**WHAT IS EXPECTED**
Retype word for word the first line of the listing and each line after it up to the line with "he software processes", with the pictures taken out.
* * *
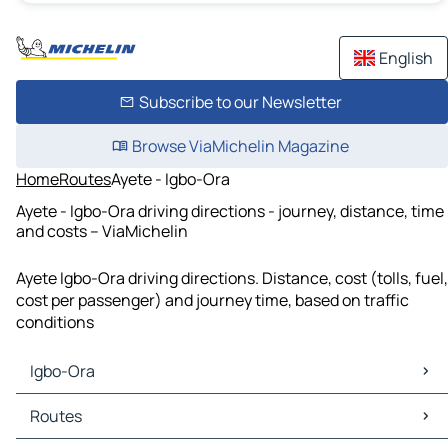
English
Subscribe to our Newsletter
Browse ViaMichelin Magazine
Home
Routes
Ayete - Igbo-Ora
Ayete - Igbo-Ora driving directions - journey, distance, time
and costs – ViaMichelin
Ayete Igbo-Ora driving directions. Distance, cost (tolls, fuel,
cost per passenger) and journey time, based on traffic
conditions
Igbo-Ora
Igbo-Ora Maps
Routes
Igbo-Ora Traffic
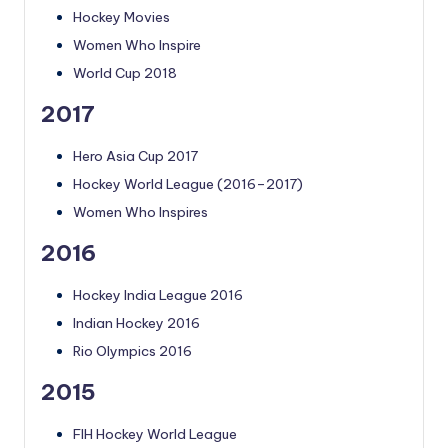
Hockey Movies
Women Who Inspire
World Cup 2018
2017
Hero Asia Cup 2017
Hockey World League (2016–2017)
Women Who Inspires
2016
Hockey India League 2016
Indian Hockey 2016
Rio Olympics 2016
2015
FIH Hockey World League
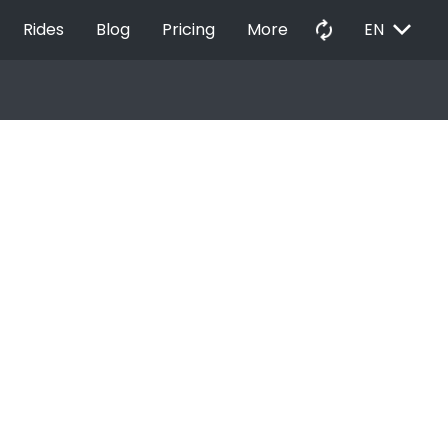
EXPAND_MORE
autorenew
Rides
Blog
Pricing
More
EN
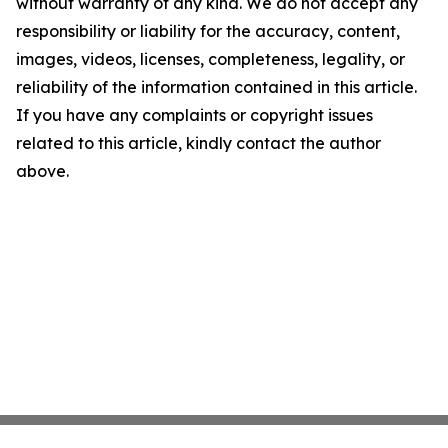
without warranty of any kind. We do not accept any
responsibility or liability for the accuracy, content,
images, videos, licenses, completeness, legality, or
reliability of the information contained in this article.
If you have any complaints or copyright issues
related to this article, kindly contact the author
above.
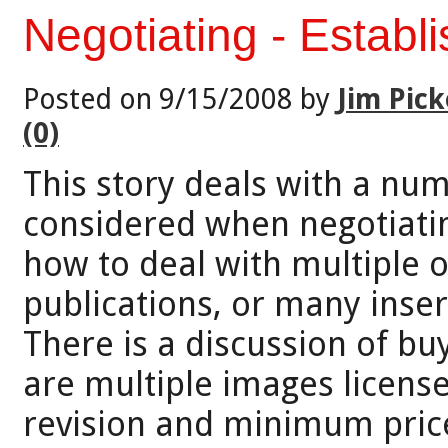
Negotiating - Establ
Posted on 9/15/2008 by
Jim Pick
(0)
This story deals with a num
considered when negotiating
how to deal with multiple o
publications, or many insert
There is a discussion of bu
are multiple images license
revision and minimum price. 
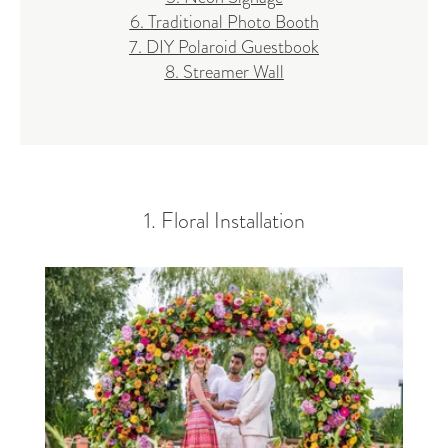
6. Traditional Photo Booth
7. DIY Polaroid Guestbook
8. Streamer Wall
1. Floral Installation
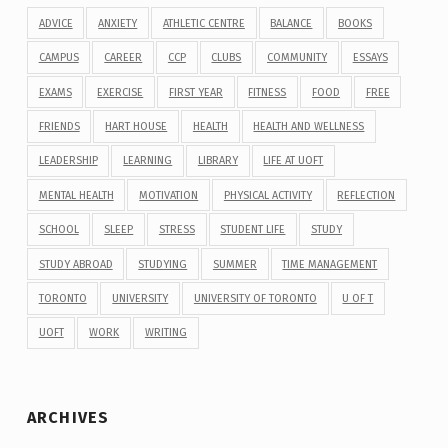
ADVICE
ANXIETY
ATHLETIC CENTRE
BALANCE
BOOKS
CAMPUS
CAREER
CCP
CLUBS
COMMUNITY
ESSAYS
EXAMS
EXERCISE
FIRST YEAR
FITNESS
FOOD
FREE
FRIENDS
HART HOUSE
HEALTH
HEALTH AND WELLNESS
LEADERSHIP
LEARNING
LIBRARY
LIFE AT UOFT
MENTAL HEALTH
MOTIVATION
PHYSICAL ACTIVITY
REFLECTION
SCHOOL
SLEEP
STRESS
STUDENT LIFE
STUDY
STUDY ABROAD
STUDYING
SUMMER
TIME MANAGEMENT
TORONTO
UNIVERSITY
UNIVERSITY OF TORONTO
U OF T
UOFT
WORK
WRITING
ARCHIVES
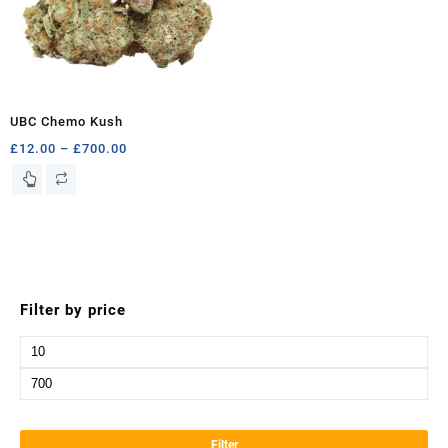
UBC Chemo Kush
Price
£
12.00
–
£
700.00
range:
This
£12.00
product
through
has
£700.00
multiple
variants.
The
options
Filter by price
may
be
Min
chosen
price
Max
on
the
price
product
Filter
page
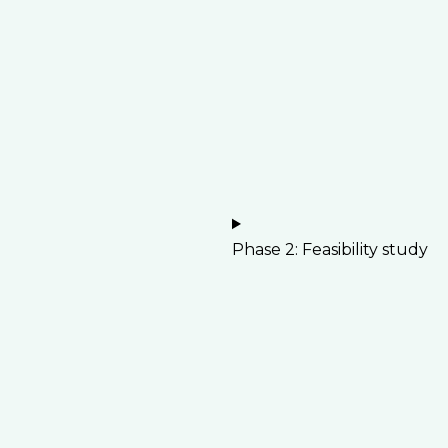
Phase 2: Feasibility study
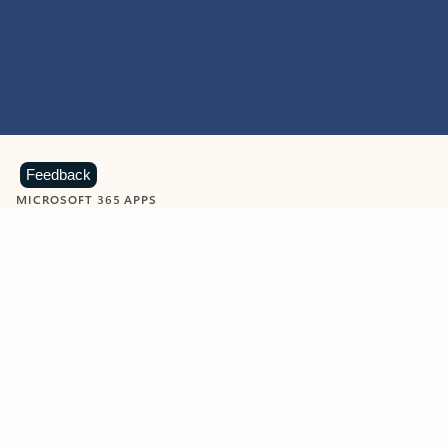
Feedback
MICROSOFT 365 APPS
Learn more about Microsoft
365 products
View all
Showing slide 1 of 9
Word
Excel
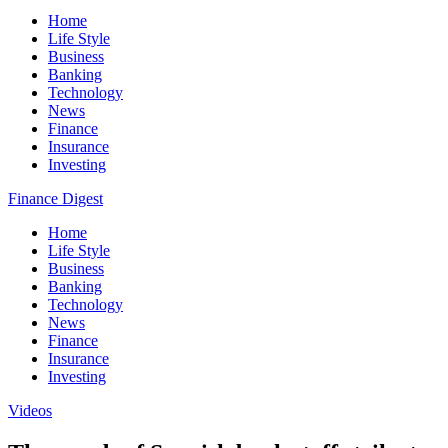
Home
Life Style
Business
Banking
Technology
News
Finance
Insurance
Investing
Finance Digest
Home
Life Style
Business
Banking
Technology
News
Finance
Insurance
Investing
Videos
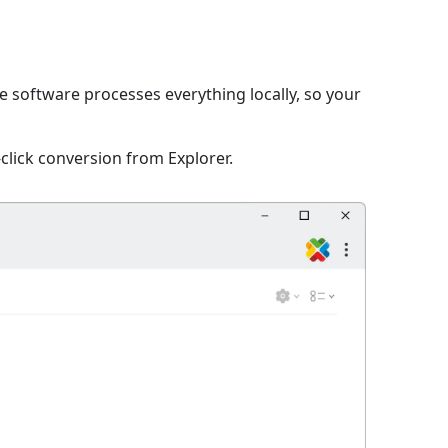
he software processes everything locally, so your
click conversion from Explorer.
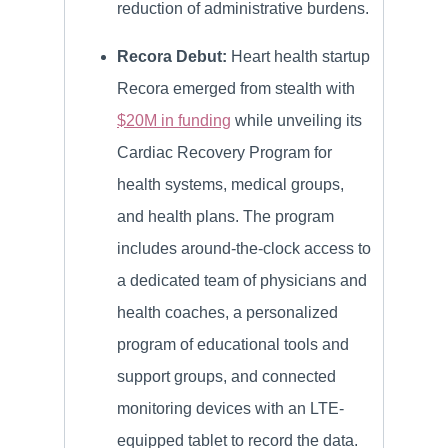
reduction of administrative burdens.
Recora Debut:
Heart health startup
Recora emerged from stealth with
$20M in funding
while unveiling its
Cardiac Recovery Program for
health systems, medical groups,
and health plans. The program
includes around-the-clock access to
a dedicated team of physicians and
health coaches, a personalized
program of educational tools and
support groups, and connected
monitoring devices with an LTE-
equipped tablet to record the data.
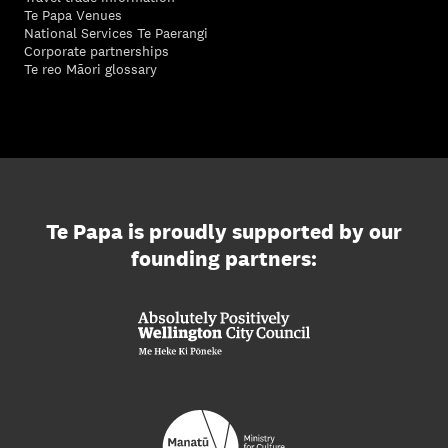
Te Papa Venues
National Services Te Paerangi
Corporate partnerships
Te reo Māori glossary
Te Papa is proudly supported by our
founding partners:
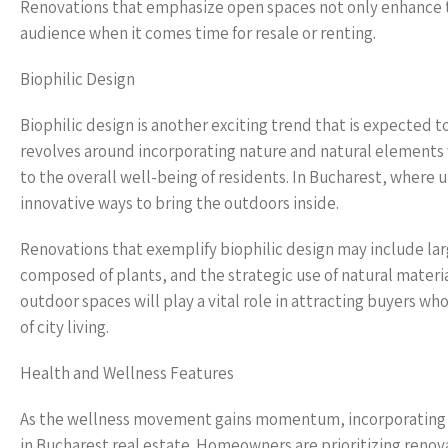
Renovations that emphasize open spaces not only enhance t
audience when it comes time for resale or renting.
Biophilic Design
Biophilic design is another exciting trend that is expected 
revolves around incorporating nature and natural elements
to the overall well-being of residents. In Bucharest, where 
innovative ways to bring the outdoors inside.
Renovations that exemplify biophilic design may include lar
composed of plants, and the strategic use of natural mater
outdoor spaces will play a vital role in attracting buyers w
of city living.
Health and Wellness Features
As the wellness movement gains momentum, incorporating he
in Bucharest real estate. Homeowners are prioritizing reno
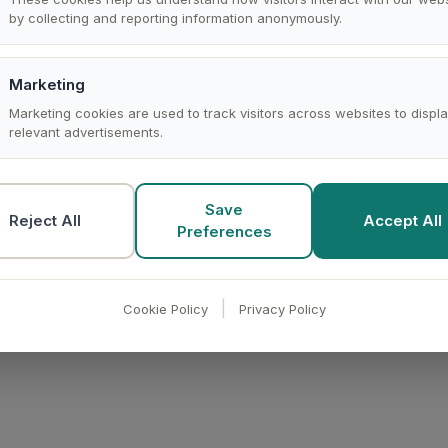
by collecting and reporting information anonymously.
the records you select through the Affinity v2 REST API, fo
the end of the list, lands it as a preprocessed dataset, and 
your schedule. Access is read-only.
Marketing
Marketing cookies are used to track visitors across websites to displ
relevant advertisements.
iBI syncs the records with their names, lists, domains, and 
nd, or pull into reports.
Save
Reject All
Accept All
Preferences
er edits a record in Affinity.
|
Cookie Policy
Privacy Policy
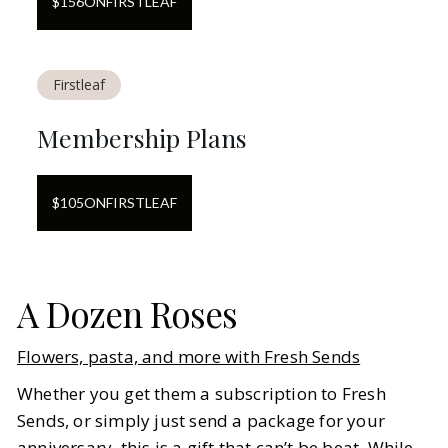
$
156
ON
FIRSTLEAF
Firstleaf
Membership Plans
$
105
ON
FIRSTLEAF
A Dozen Roses
Flowers, pasta, and more with Fresh Sends
Whether you get them a subscription to Fresh
Sends, or simply just send a package for your
anniversary, this is a gift that can’t be beat. While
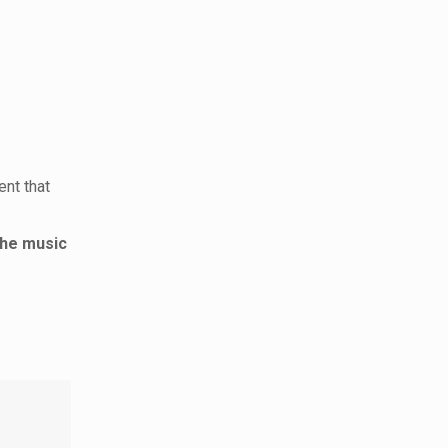
ent that
the music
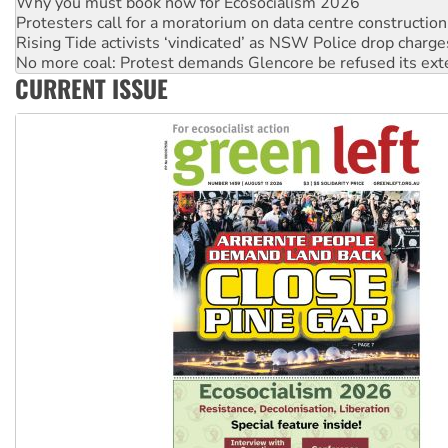
Why you must book now for Ecosocialism 2026
Protesters call for a moratorium on data centre construction
Rising Tide activists ‘vindicated’ as NSW Police drop charge
No more coal: Protest demands Glencore be refused its ext
CURRENT ISSUE
How fossil fuel companies target children with climate disi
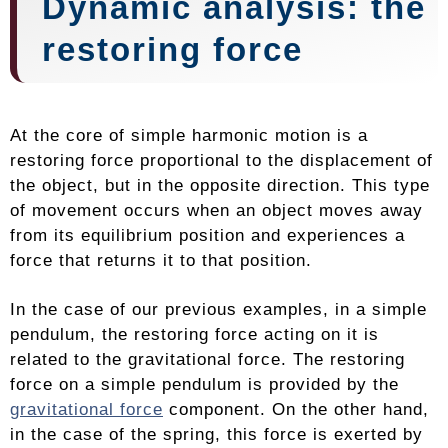
Dynamic analysis: the
restoring force
At the core of simple harmonic motion is a
restoring force proportional to the displacement of
the object, but in the opposite direction. This type
of movement occurs when an object moves away
from its equilibrium position and experiences a
force that returns it to that position.
In the case of our previous examples, in a simple
pendulum, the restoring force acting on it is
related to the gravitational force. The restoring
force on a simple pendulum is provided by the
gravitational force
component. On the other hand,
in the case of the spring, this force is exerted by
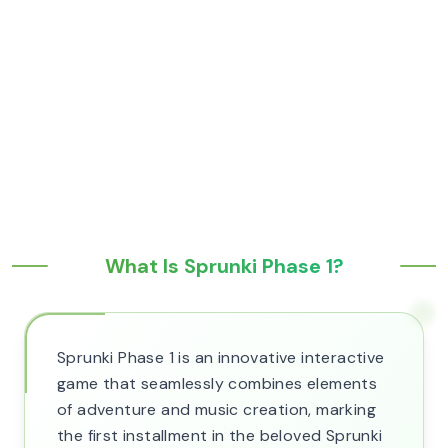
What Is Sprunki Phase 1?
Sprunki Phase 1 is an innovative interactive
game that seamlessly combines elements
of adventure and music creation, marking
the first installment in the beloved Sprunki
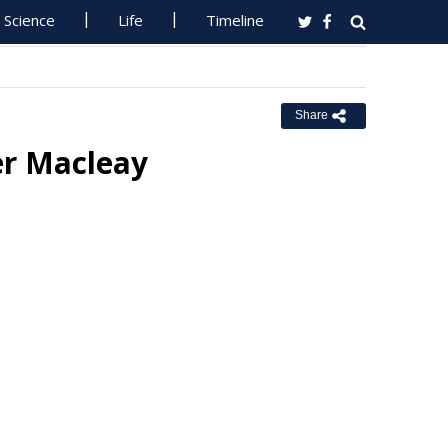
Science
Life
Timeline
Share
er Macleay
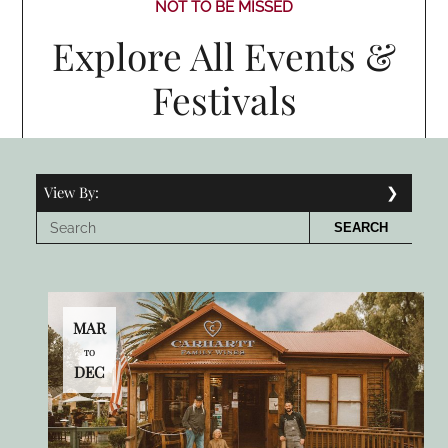
NOT TO BE MISSED
Explore All Events &
Festivals
View By:
SEARCH
MAR
TO
DEC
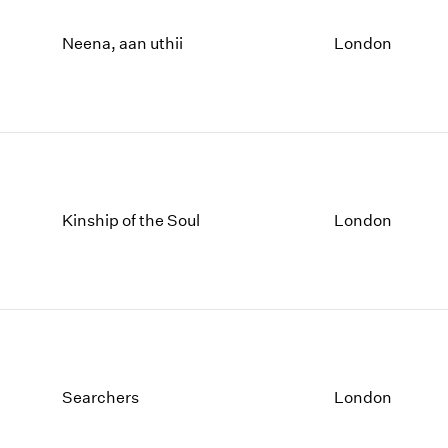
Neena, aan uthii
London
Kinship of the Soul
London
Searchers
London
* * *
**WRITTEN SOLUTION**
English
Subscribe to our Newsletter
Browse ViaMichelin Magazine
Home
Routes
Ayete - Igbo-Ora
Ayete - Igbo-Ora driving directions - journey, distance, time
and costs – ViaMichelin
Ayete Igbo-Ora driving directions. Distance, cost (tolls, fuel,
cost per passenger) and journey time, based on traffic
conditions
Igbo-Ora
Igbo-Ora Maps
Routes
Igbo-Ora Traffic
Hockey Movies
Women Who Inspire
World Cup 2018
2017
Hero Asia Cup 2017
Hockey World League (2016–2017)
Women Who Inspires
2016
Hockey India League 2016
Indian Hockey 2016
Rio Olympics 2016
2015
FIH Hockey World League
EXPAND_MORE
autorenew
Rides
Blog
Pricing
More
EN
without warranty of any kind. We do not accept any
responsibility or liability for the accuracy, content,
images, videos, licenses, completeness, legality, or
reliability of the information contained in this article.
If you have any complaints or copyright issues
related to this article, kindly contact the author
above.
Negotiating - Establ
Posted on 9/15/2008 by
Jim Pick
(0)
This story deals with a num
considered when negotiating
how to deal with multiple o
publications, or many insert
There is a discussion of bu
are multiple images license
revision and minimum price. 
6. Traditional Photo Booth
7. DIY Polaroid Guestbook
8. Streamer Wall
1. Floral Installation
ADVICE
ANXIETY
ATHLETIC CENTRE
BALANCE
BOOKS
CAMPUS
CAREER
CCP
CLUBS
COMMUNITY
ESSAYS
EXAMS
EXERCISE
FIRST YEAR
FITNESS
FOOD
FREE
FRIENDS
HART HOUSE
HEALTH
HEALTH AND WELLNESS
LEADERSHIP
LEARNING
LIBRARY
LIFE AT UOFT
MENTAL HEALTH
MOTIVATION
PHYSICAL ACTIVITY
REFLECTION
SCHOOL
SLEEP
STRESS
STUDENT LIFE
STUDY
STUDY ABROAD
STUDYING
SUMMER
TIME MANAGEMENT
TORONTO
UNIVERSITY
UNIVERSITY OF TORONTO
U OF T
UOFT
WORK
WRITING
ARCHIVES
UBC Chemo Kush
Price
£
12.00
–
£
700.00
range:
This
£12.00
product
through
has
£700.00
multiple
variants.
The
options
Filter by price
may
be
Min
chosen
price
Max
on
the
price
product
Filter
page
Phase 2: Feasibility study
Feedback
MICROSOFT 365 APPS
Learn more about Microsoft
365 products
View all
Showing slide 1 of 9
Word
Excel
Home
Life Style
Business
Banking
Technology
News
Finance
Insurance
Investing
Finance Digest
Home
Life Style
Business
Banking
Technology
News
Finance
Insurance
Investing
Videos
he software processes everything locally, so your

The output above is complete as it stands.